The profit and weighted average number of shares used in the calculation are set out below:

Six months to 30 June 2020

Six months to 30 June 2019

Six months to
31 December 2019

(Unaudited)

(Unaudited)

(audited)

€’000

€’000

€’000

Loss/profit attributable to owners of the parent company:

Basic earnings

(363)

(357)

(1,584)

Diluted earnings

(363)

(357)

(1,584)

Basic weighted average number of ordinary shares (000’s)

618,891

299,593

618,891

Diluted weighted average number of ordinary shares (000’s)

618,891

299,593

618,891

Basic and fully diluted earnings per share:

Basic earnings per share

(€0.001)

(€0.001)

(€0.003)

Diluted earnings per share

(€0.001)

(€0.001)

(€0.003)

IAS 33 requires presentation of diluted earnings per share when a company could be called upon to issue shares that would decrease earnings per share or increase net loss per share. For a loss making company with outstanding share options and warrants, net loss per share would only be increased by the exercise of out-of-the money options and warrants, so no adjustment has been made to diluted earnings per share for out-of-the money options and warrants in the comparatives.

5. Investment Policy

The Company intends on identifying and investing in investment opportunities which it believes show excellent growth potential on a stand-alone basis and which would add value to the Company's portfolio of investments through the expertise of the Board or through the provision of ongoing funding.

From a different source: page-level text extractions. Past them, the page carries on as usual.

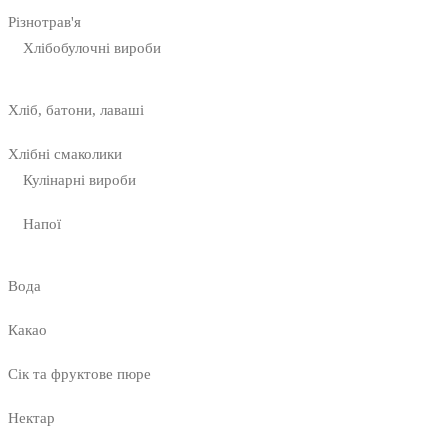
Різнотрав'я
Хлібобулочні вироби
Хліб, батони, лаваші
Хлібні смаколики
Кулінарні вироби
Напої
Вода
Какао
Сік та фруктове пюре
Нектар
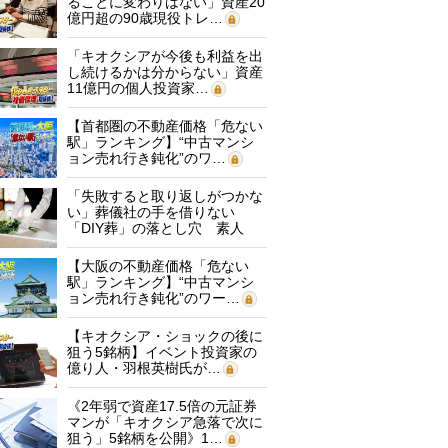
ることに変わりはない」資産20
億円超の90歳現役トレ…
「キオクシアが今後も利益を出
し続けるかは分からない」資産
11億円の個人投資家…
【首都圏の不動産価格「危ない
駅」ランキング】“中古マンシ
ョン売れ行き鈍化”のワ…
「失敗すると取り返しがつかな
い」葬儀社の手を借りない
「DIY葬」の落とし穴 素人
に…
【大阪の不動産価格「危ない
駅」ランキング】“中古マンシ
ョン売れ行き鈍化”のワー…
【キオクシア・ショックの後に
狙う5銘柄】イベント投資家の
億り人・羽根英樹氏が…
《2年弱で資産17.5倍の元証券
マンが「キオクシア急落で次に
狙う」5銘柄を公開》1…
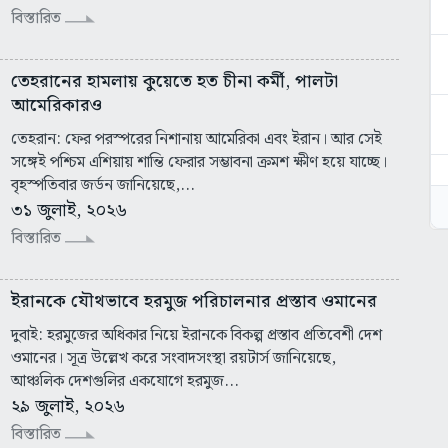
বিস্তারিত
তেহরানের হামলায় কুয়েতে হত চীনা কর্মী, পালটা
আমেরিকারও
তেহরান: ফের পরস্পরের নিশানায় আমেরিকা এবং ইরান। আর সেই
সঙ্গেই পশ্চিম এশিয়ায় শান্তি ফেরার সম্ভাবনা ক্রমশ ক্ষীণ হয়ে যাচ্ছে।
বৃহস্পতিবার জর্ডন জানিয়েছে,...
৩১ জুলাই, ২০২৬
বিস্তারিত
ইরানকে যৌথভাবে হরমুজ পরিচালনার প্রস্তাব ওমানের
দুবাই: হরমুজের অধিকার নিয়ে ইরানকে বিকল্প প্রস্তাব প্রতিবেশী দেশ
ওমানের। সূত্র উল্লেখ করে সংবাদসংস্থা রয়টার্স জানিয়েছে,
আঞ্চলিক দেশগুলির একযোগে হরমুজ...
২৯ জুলাই, ২০২৬
বিস্তারিত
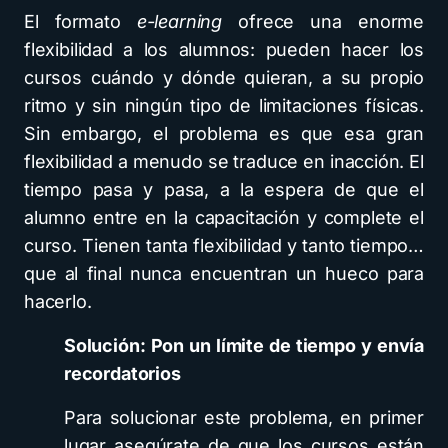
El formato
e-learning
ofrece una enorme
flexibilidad a los alumnos: pueden hacer los
cursos cuándo y dónde quieran, a su propio
ritmo y sin ningún tipo de limitaciones físicas.
Sin embargo, el problema es que esa gran
flexibilidad a menudo se traduce en inacción. El
tiempo pasa y pasa, a la espera de que el
alumno entre en la capacitación y complete el
curso. Tienen tanta flexibilidad y tanto tiempo…
que al final nunca encuentran un hueco para
hacerlo.
Solución: Pon un límite de tiempo y envía
recordatorios
Para solucionar este problema, en primer
lugar asegúrate de que los cursos están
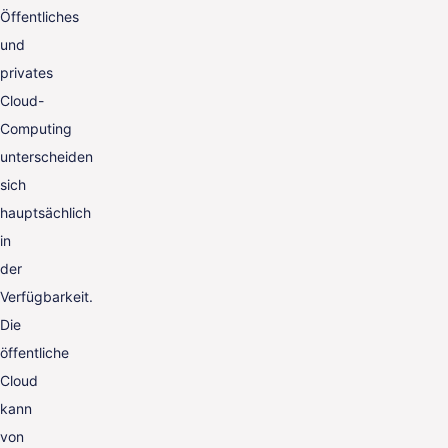
Öffentliches
und
privates
Cloud-
Computing
unterscheiden
sich
hauptsächlich
in
der
Verfügbarkeit.
Die
öffentliche
Cloud
kann
von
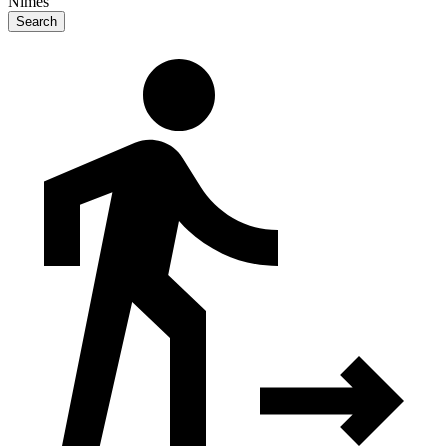
Nîmes
Search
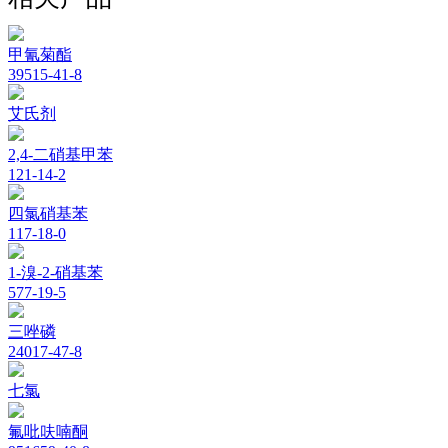
甲氰菊酯
39515-41-8
艾氏剂
2,4-二硝基甲苯
121-14-2
四氯硝基苯
117-18-0
1-溴-2-硝基苯
577-19-5
三唑磷
24017-47-8
七氯
氟吡呋喃酮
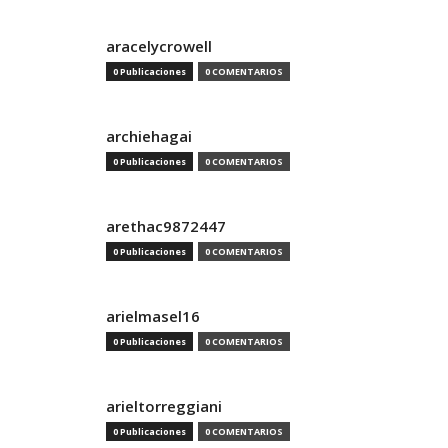
aracelycrowell
0 Publicaciones
0 COMENTARIOS
archiehagai
0 Publicaciones
0 COMENTARIOS
arethac9872447
0 Publicaciones
0 COMENTARIOS
arielmasel16
0 Publicaciones
0 COMENTARIOS
arieltorreggiani
0 Publicaciones
0 COMENTARIOS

It is the intention of the Company that the majority of investments will be made in unlisted companies; however pre-IPO and listed companies may, from time to time, be considered on a selective basis.

The Company believes that the collective experience of the Board together with its extensive network of contacts will assist them in the identification, evaluation and funding of investment targets. When necessary other external professionals will be engaged to assist in the due diligence of prospective targets. The Board will also consider, as it sees fit, appointing additional directors and/or key employees with relevant experience as part of any specific investment.

The Company may offer shares as well as cash by way of consideration for prospective investments, thereby helping to preserve the Company's cash for working capital. The Company may, in appropriate circumstances, issue debt securities or borrow money to complete an investment.

6. Restatement of comparatives for the six months ended 30 June 2019

As stated in note 27 of the audited financial statements for the year ended 31 December 2019, it was necessary to restate the accounts for the year ended 31 December 2018. A number of adjustments were required as a result of incorrect foreign currency translations, reclassifications of assets and liabilities, and impairment of certain assets. The principles adopted when restating the 31 December 2018 accounts have been applied to the comparative information for the six months ended 30 June 2019 set out herein.

7. Copies of Interim Accounts

Copies of the interim results are available at the Group’s website at www.clearleisure.co.uk. Copies may also be obtained from the Group´s registered office: Clear Leisure PLC, 22 Great James Street London WC1N 3ES.